- Problem addressed by the paper
Protecting the privacy of cloud based data from untrusted MapReduce applications.
- Solution proposed in the paper. Why is it better than previous work?
Modifying JVM, MapReduce framework, and SELinux policy to add differential privacy guarantee in MapReduce applications. Unlike previous works, it does not rely on anonymity by transforming original data. In fact, Airavat can achieve privacy by running computation directly to the original data. This implementation is scalable and does not require rewriting existing applications like PINQ.
- The major results.
It can achieve differential privacy with high accuracy (around 80% accuracy on 0.2 privacy bound) and a reasonable overhead around 32%.
B. Basic idea and approach. How does the solution work?

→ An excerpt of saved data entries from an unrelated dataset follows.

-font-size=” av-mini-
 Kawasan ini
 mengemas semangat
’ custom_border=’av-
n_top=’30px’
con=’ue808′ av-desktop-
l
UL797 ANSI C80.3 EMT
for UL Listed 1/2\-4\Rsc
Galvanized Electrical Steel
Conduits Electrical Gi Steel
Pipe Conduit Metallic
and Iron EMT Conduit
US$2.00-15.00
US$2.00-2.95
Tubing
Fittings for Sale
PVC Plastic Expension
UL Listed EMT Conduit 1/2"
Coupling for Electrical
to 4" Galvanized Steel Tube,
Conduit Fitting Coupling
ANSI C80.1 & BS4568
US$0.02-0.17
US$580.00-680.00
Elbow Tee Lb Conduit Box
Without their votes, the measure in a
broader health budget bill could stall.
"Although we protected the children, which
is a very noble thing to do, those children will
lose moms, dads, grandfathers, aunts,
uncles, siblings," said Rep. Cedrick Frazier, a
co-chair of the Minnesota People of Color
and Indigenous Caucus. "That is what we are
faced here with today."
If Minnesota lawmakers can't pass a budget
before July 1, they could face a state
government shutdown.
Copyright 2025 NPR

To prevent information leaks through system resources, Airavat runs on SELinux policy and adds SELinux-like mandatory access control to the MapReduce distributed file system. To prevent leaks through the output of the computation, Airavat enforces differential privacy using modifications to the Java Virtual Machine and the MapReduce framework. On the SELinux, modifications were done to add domains for trusted and untrusted programs. Then applying restrictions on each domain. In MapReduce framework, modifications were done to support mandatory access control and set of trusted reducers. In the JVM, modifications were done to enforce Mapper independence.

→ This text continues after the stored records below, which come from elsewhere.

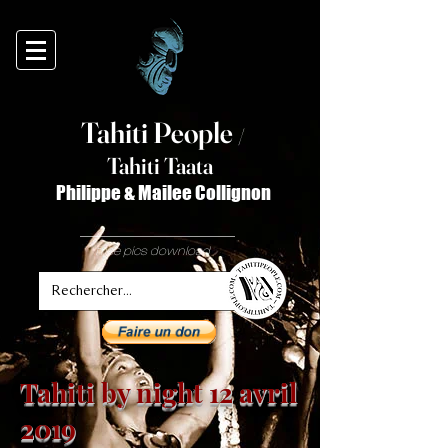
Tahiti Peop
le
/
T
ahiti Taata
Philippe & Mailee Collignon
free pics download
Tahiti by night 12 avril
2019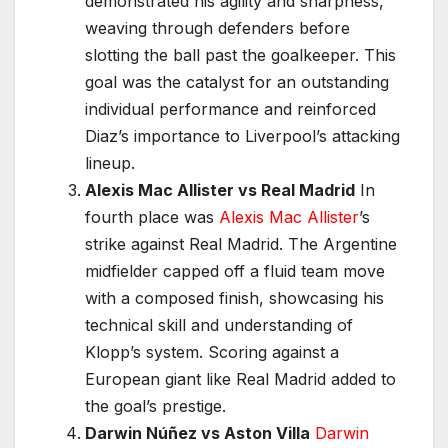
demonstrated his agility and sharpness,
weaving through defenders before
slotting the ball past the goalkeeper. This
goal was the catalyst for an outstanding
individual performance and reinforced
Diaz’s importance to Liverpool’s attacking
lineup.
Alexis Mac Allister vs Real Madrid
In
fourth place was
Alexis Mac Allister
’s
strike against Real Madrid. The Argentine
midfielder capped off a fluid team move
with a composed finish, showcasing his
technical skill and understanding of
Klopp’s system. Scoring against a
European giant like Real Madrid added to
the goal’s prestige.
Darwin Núñez vs Aston Villa
Darwin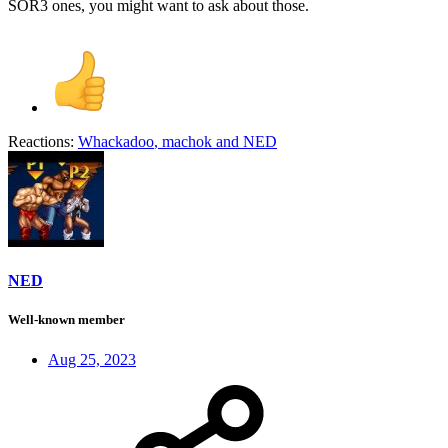
SOR3 ones, you might want to ask about those.
Reactions:
Whackadoo
,
machok
and
NED
NED
Well-known member
Aug 25, 2023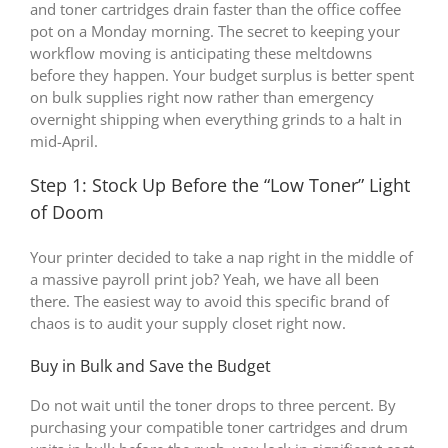
and toner cartridges drain faster than the office coffee
pot on a Monday morning. The secret to keeping your
workflow moving is anticipating these meltdowns
before they happen. Your budget surplus is better spent
on bulk supplies right now rather than emergency
overnight shipping when everything grinds to a halt in
mid-April.
Step 1: Stock Up Before the “Low Toner” Light
of Doom
Your printer decided to take a nap right in the middle of
a massive payroll print job? Yeah, we have all been
there. The easiest way to avoid this specific brand of
chaos is to audit your supply closet right now.
Buy in Bulk and Save the Budget
Do not wait until the toner drops to three percent. By
purchasing your compatible toner cartridges and drum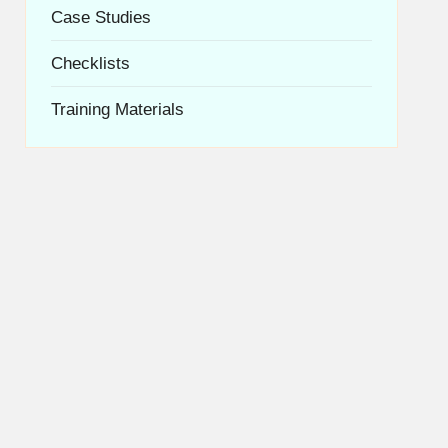
Case Studies
Checklists
Training Materials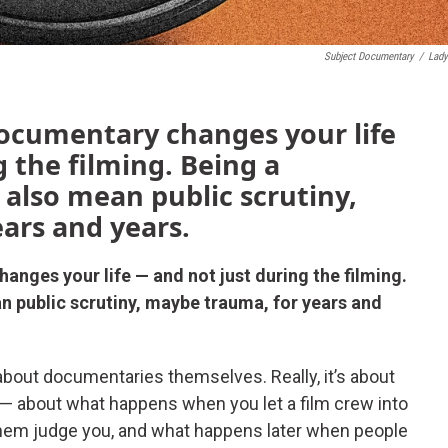
Subject Documentary
/
Lady
documentary changes your life
 the filming. Being a
 also mean public scrutiny,
ars and years.
anges your life — and not just during the filming.
n public scrutiny, maybe trauma, for years and
bout documentaries themselves. Really, it’s about
— about what happens when you let a film crew into
 let them judge you, and what happens later when people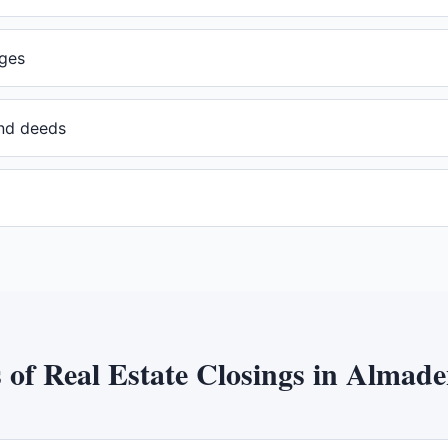
ges
and deeds
s of
Real Estate Closings
in
Almaden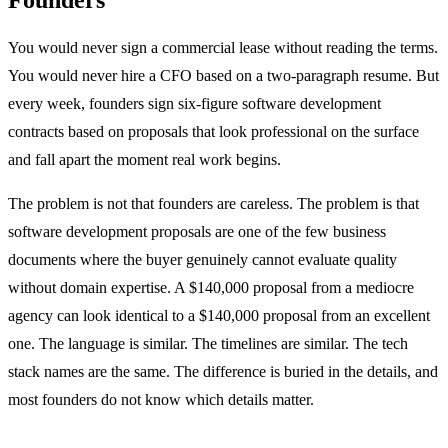
You would never sign a commercial lease without reading the terms.
You would never hire a CFO based on a two-paragraph resume. But
every week, founders sign six-figure software development
contracts based on proposals that look professional on the surface
and fall apart the moment real work begins.
The problem is not that founders are careless. The problem is that
software development proposals are one of the few business
documents where the buyer genuinely cannot evaluate quality
without domain expertise. A $140,000 proposal from a mediocre
agency can look identical to a $140,000 proposal from an excellent
one. The language is similar. The timelines are similar. The tech
stack names are the same. The difference is buried in the details, and
most founders do not know which details matter.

- A novel implementation that can be deployed in large scale distribution, without the need of rewriting existing MapReduce applications.
- Airavat cannot confine every computation performed by untrusted code. For example, a MapReduce computation may output key/value pairs. Keys are text strings that provide a storage channel for malicious mappers. In general, Airavat cannot guarantee privacy for computations which output keys produced by untrusted mappers.

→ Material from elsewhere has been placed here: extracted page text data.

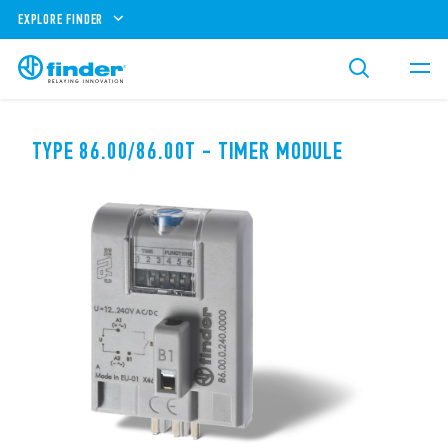
EXPLORE FINDER
TYPE 86.00/86.00T - TIMER MODULE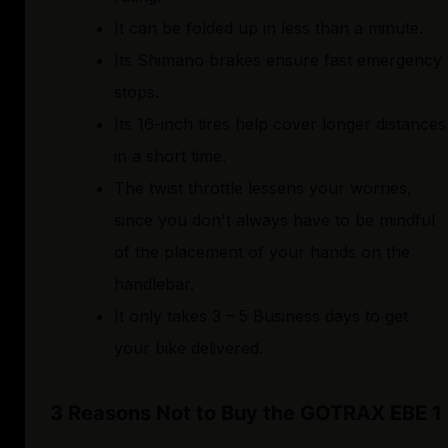
It can be folded up in less than a minute.
Its Shimano brakes ensure fast emergency
stops.
Its 16-inch tires help cover longer distances
in a short time.
The twist throttle lessens your worries,
since you don't always have to be mindful
of the placement of your hands on the
handlebar.
It only takes 3 – 5 Business days to get
your bike delivered.
3 Reasons Not to Buy the GOTRAX EBE 1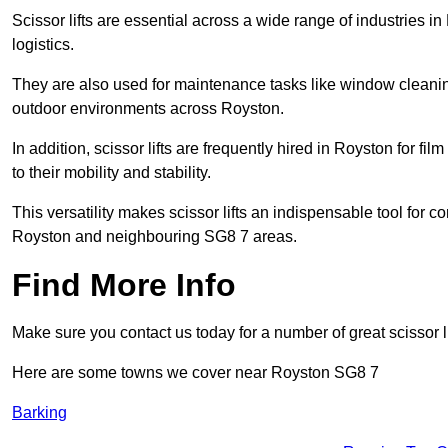
Scissor lifts are essential across a wide range of industries 
logistics.
They are also used for maintenance tasks like window cleaning
outdoor environments across Royston.
In addition, scissor lifts are frequently hired in Royston for fi
to their mobility and stability.
This versatility makes scissor lifts an indispensable tool for c
Royston and neighbouring SG8 7 areas.
Find More Info
Make sure you contact us today for a number of great scissor li
Here are some towns we cover near Royston SG8 7
Barking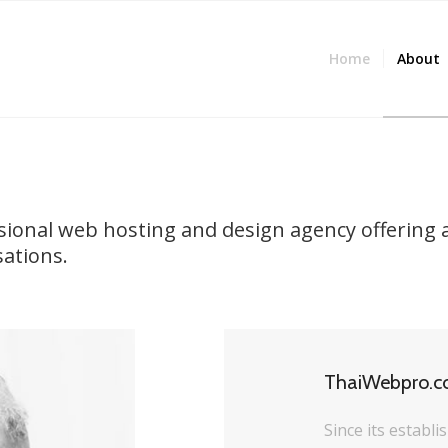
Home
About
ssional web hosting and design agency offering 
sations.
ThaiWebpro.
Since its establ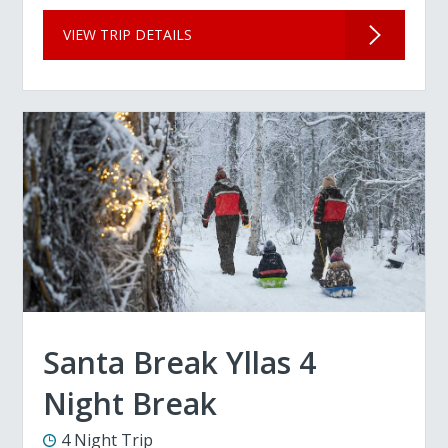
VIEW TRIP DETAILS
Santa Break Yllas 4
Night Break
4 Night Trip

- Airavat does not block timing channels caused by infinite loops (non-termination). It reduced some side-channel attacks, but not completely. The authors plan to address it in future work.
- MapReduce applications are mostly written in Java. However, MapReduce also supports other programming language such as Python. This approach will not work on MapReduce applications that use non-Java programming language. Also, it will not work on cloud applications that do not use MapReduce framework.
- It supports only limited Reducer functions for now: sum, count, average, and threshold. For more general computation, it still need trusted Mapper.
- The authors mention that the differential privacy threshold is not automatic. They say it is different for every case. They need a differential privacy expert to set the boundary and then add it to Airavat’s system manually.